I have a complicated set of data that I have to do distance calculations on. Each record in the data set contains many different data types so a record array or structured array appears to be the way to go. The problem is when I have to do my distance calculations, the scipy spatial distance functions take arrays and the recored array is numpy voids. How to I make a recored array of numpy arrays instead of numpy voids?
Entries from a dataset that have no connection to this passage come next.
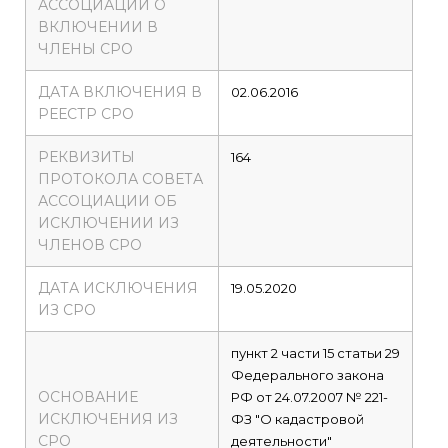
АССОЦИАЦИИ О
ВКЛЮЧЕНИИ В
ЧЛЕНЫ СРО
ДАТА ВКЛЮЧЕНИЯ В
02.06.2016
РЕЕСТР СРО
РЕКВИЗИТЫ
164
ПРОТОКОЛА СОВЕТА
АССОЦИАЦИИ ОБ
ИСКЛЮЧЕНИИ ИЗ
ЧЛЕНОВ СРО
ДАТА ИСКЛЮЧЕНИЯ
19.05.2020
ИЗ СРО
пункт 2 части 15 статьи 29
Федерального закона
ОСНОВАНИЕ
РФ от 24.07.2007 № 221-
ИСКЛЮЧЕНИЯ ИЗ
ФЗ "О кадастровой
СРО
деятельности"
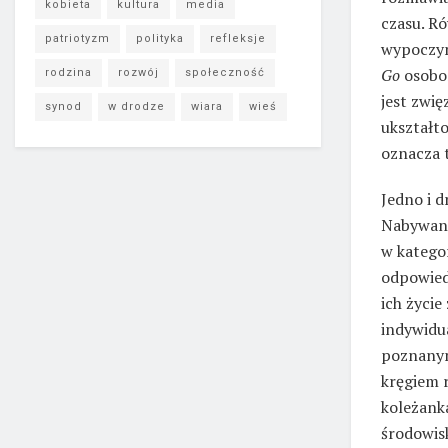
kobieta
kultura
media
czasu. R
patriotyzm
polityka
refleksje
wypoczyn
Go
osobom
rodzina
rozwój
społeczność
jest zwię
synod
w drodze
wiara
wieś
ukształt
oznacza t
Jedno i d
Nabywane
w katego
odpowiedz
ich życi
indywidu
poznanym
kręgiem r
koleżanka
środowisk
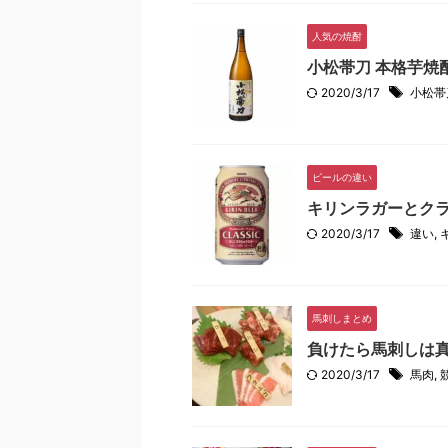
人気の焼酎
小松帯刀 本格芋焼
2020/3/17
小松帯
ビールの違い
キリンラガーとク
2020/3/17
違い
,
馬刺しまとめ
負けたら馬刺しは
2020/3/17
馬肉
,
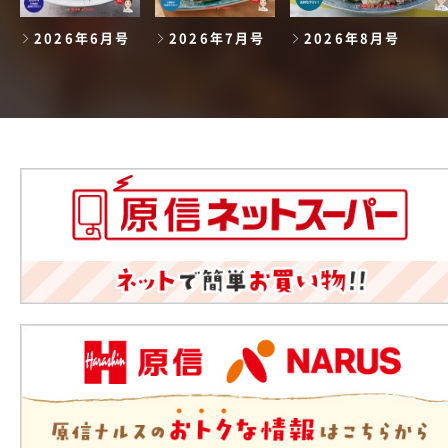
2026年6月号
2026年7月号
2026年8月号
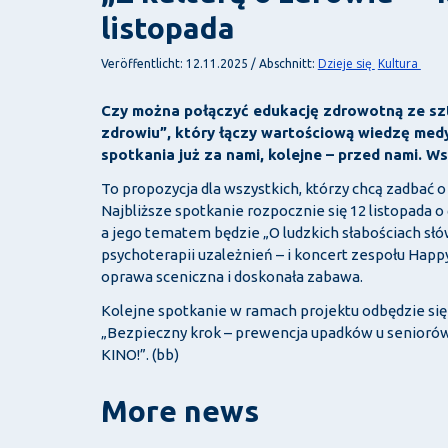
listopada
Dzieje się
Kultura
Veröffentlicht: 12.11.2025 / Abschnitt:
Czy można połączyć edukację zdrowotną ze sztu
zdrowiu”, który łączy wartościową wiedzę med
spotkania już za nami, kolejne – przed nami. W
To propozycja dla wszystkich, którzy chcą zadbać o 
Najbliższe spotkanie rozpocznie się 12 listopada 
a jego tematem będzie „O ludzkich słabościach sł
psychoterapii uzależnień – i koncert zespołu Happ
oprawa sceniczna i doskonała zabawa.
Kolejne spotkanie w ramach projektu odbędzie się 
„Bezpieczny krok – prewencja upadków u seniorów”
KINO!”. (bb)
More news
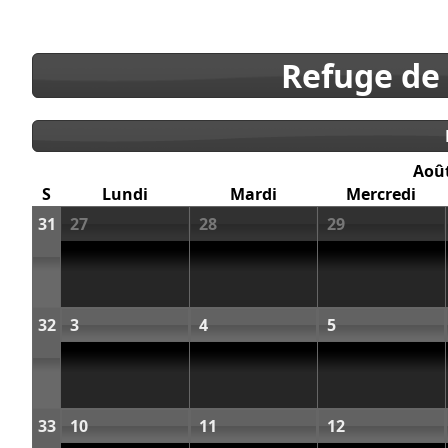
Refuge de
Aoû
S
Lundi
Mardi
Mercredi
31
27
28
29
32
3
4
5
33
10
11
12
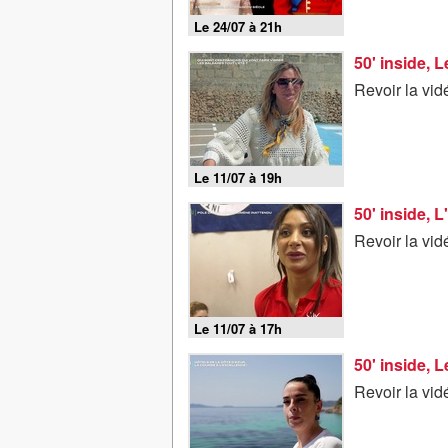
Le 24/07 à 21h
50' inside, L
Revoir la vid
Le 11/07 à 19h
50' inside, L
Revoir la vid
Le 11/07 à 17h
50' inside, 
Revoir la vid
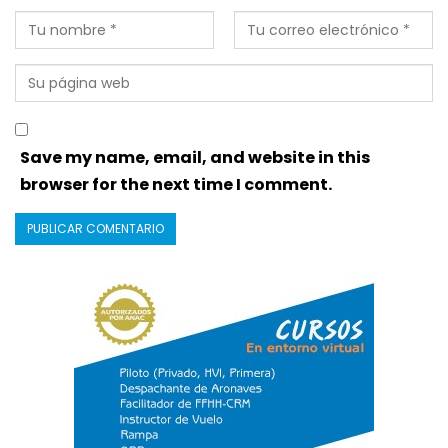
Save my name, email, and website in this
browser for the next time I comment.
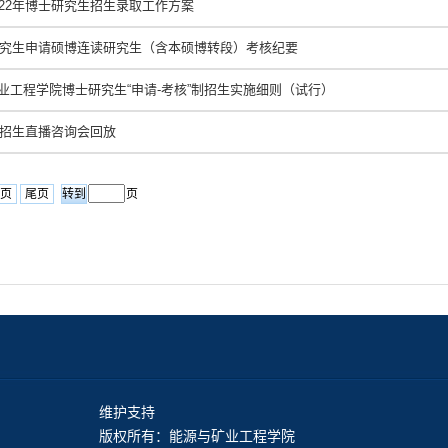
022年博士研究生招生录取工作方案
士研究生申请硕博连读研究生（含本硕博转段）考核纪要
业工程学院博士研究生“申请-考核”制招生实施细则（试行）
生招生直播咨询会回放
页
尾页
页
维护支持
版权所有：能源与矿业工程学院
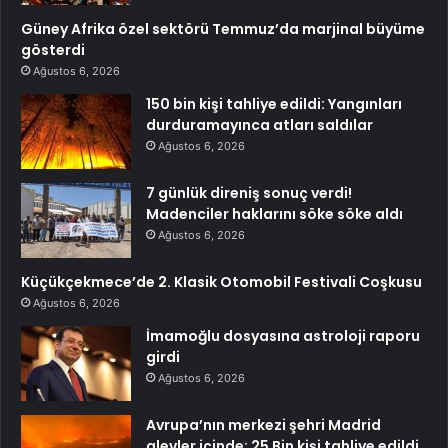
Güney Afrika özel sektörü Temmuz’da marjinal büyüme
gösterdi
Ağustos 6, 2026
150 bin kişi tahliye edildi: Yangınları
durduramayınca atları saldılar
Ağustos 6, 2026
7 günlük direniş sonuç verdi!
Madenciler haklarını söke söke aldı
Ağustos 6, 2026
Küçükçekmece’de 2. Klasik Otomobil Festivali Coşkusu
Ağustos 6, 2026
İmamoğlu dosyasına astroloji raporu
girdi
Ağustos 6, 2026
Avrupa’nın merkezi şehri Madrid
alevler içinde: 25 Bin kişi tahliye edildi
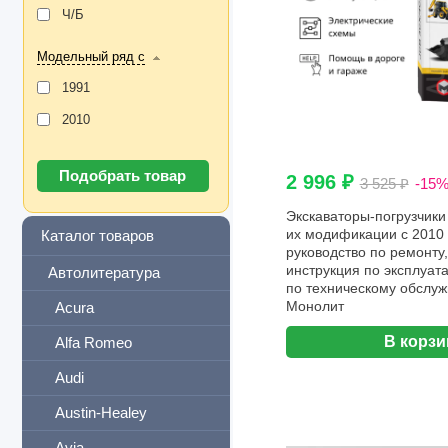
Ч/Б
Модельный ряд с
1991
2010
2 996 ₽
3 525 ₽
-15
Экскаваторы-погрузчики
их модификации с 2010 г
Каталог товаров
руководство по ремонту,
инструкция по эксплуата
Автолитература
по техническому обслуж
Монолит
Acura
В корзи
Alfa Romeo
Audi
Austin-Healey
Avia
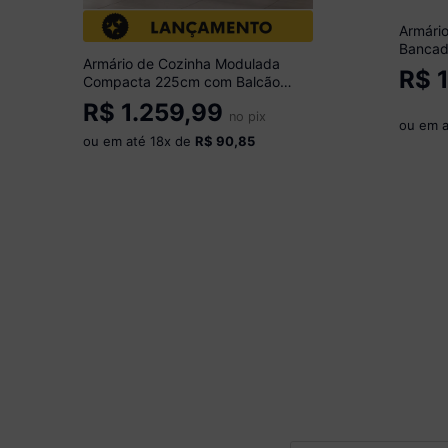
Armári
Bancad
Armário de Cozinha Modulada
Multim
R$
1
Compacta 225cm com Balcão
Branco
para Cooktop Veneza Multimóveis
R$
1.259,99
MP2265 Branco/Dourado
no pix
ou em 
ou em até
18
x de
R$ 90,85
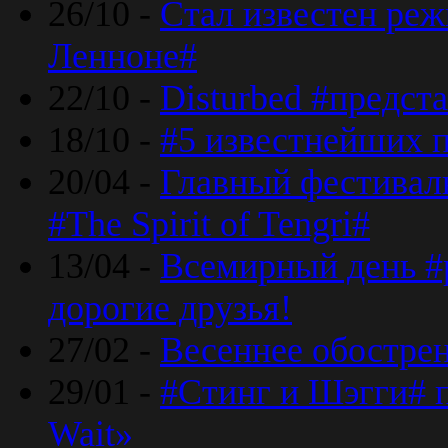
26/10 -
Стал известен реж
Ленноне#
22/10 -
Disturbed #предст
18/10 -
#5 известнейших п
20/04 -
Главный фестивал
#The Spirit of Tengri#
13/04 -
Всемирный день #р
дорогие друзья!
27/02 -
Весеннее обострен
29/01 -
#Стинг и Шэгги# 
Wait»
Below is a very simple example of what I'm talking about.
import numpy
import scipy.spatial.distance as scidist
input_data = [
('340.9', '7548.2', '1192.4', 'set001.txt'),
('546.7', '9039.9', '5546.1', 'set002.txt'),
('456.3', '2234.8', '2198.8', 'set003.txt'),
('332.1', '1144.2', '2344.5', 'set004.txt'),
]
record_array = numpy.array(input_data,
dtype=[('d1', 'float64'), ('d2', 'float64'), ('d3', 'float64'), ('file', '|S20')])
The following code fails...
this_fails_and_makes_me_cry = record_array[['d1', 'd2', 'd3']]
scidist.pdist(this_fails_and_makes_me_cry)
I get this error....
Traceback (most recent call last):
File "/home/someguy/working_datasets/trial003/scrap.py", line 16, in <module>
scidist.pdist(record_array[['d1', 'd2', 'd3']])
File "/usr/lib/python2.7/dist-packages/scipy/spatial/distance.py", line 1093, in pdist
raise ValueError('A 2-dimensional array must be passed.');
ValueError: A 2-dimensional array must be passed.
The error occurs because this_fails_and_makes_me_cry is an array of numpy.voids. To get it to work I have to convert each time like this...
this_works = numpy.array(map(list, record_array[['d1', 'd2', 'd3']]))
scidist.pdist(this_works)
Is it possible to create a record array of numpy arrays to begin with? Or is a numpy record/structured array restricted to numpy voids? It would be handy for the record array to contain the data in a format compatible with scipy's spatial distance functions so that I don't have to convert each time. Is this possible?